LOOKING FOR WORK ? TRY THE WORLD !

In growing numbers, young Americans are finding jobs abroad.

Such wanderlust among the young is nothing new of course ; travel has traditionally been a means to let off steam after years of cramming for exams - a chance to see some sights, live out some romantic fantasies and pick up a cosmopolitan patina before going home to the serious business of life. The difference these days is that young people with degrees in business administration are leaving the U.S. not for pleasure or the burnishing of their education but for the serious business of life.

Others admit that U.S. jobs prospects are cramped. "There are about 12 million students in colleges across the country, and this economy cannot absorb all of them," says Michael Kahan, a political science professor at Brooklyn College.

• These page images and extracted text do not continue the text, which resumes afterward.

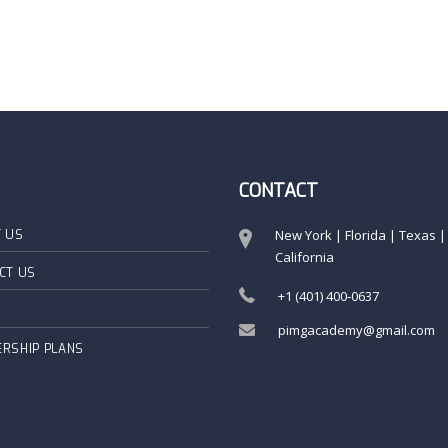
CONTACT
New York | Florida | Texas |
 US
California
CT US
+1 (401) 400‑0637
pimgacademy@gmail.com
RSHIP PLANS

The American itinerants come in several categories. Some have hired on with banks and consulting firms or the dwindling number of U.S. companies willing to post, and pay the expenses of, novices overseas. Some have gone to work directly for foreign businesses. Others originally went abroad for such conventional purposes as study, language teaching or subsidized social work and then found that their knowledge of English and of U.S. habits was a negotiable skill in the view of local employers. And a few set out to seize or create business opportunities in new markets.

Such optimism is comforting and, in a global perspective, almost certainly correct. National boundaries have become less important in the world's economies ; a job is a job, whether it be in Budapest, Buenos Aires or Birmingham, Alabama. Still, certain ancient human emotions have not yet adapted to the new realities. Some of the new expatriates tell of encountering resistance from their parents.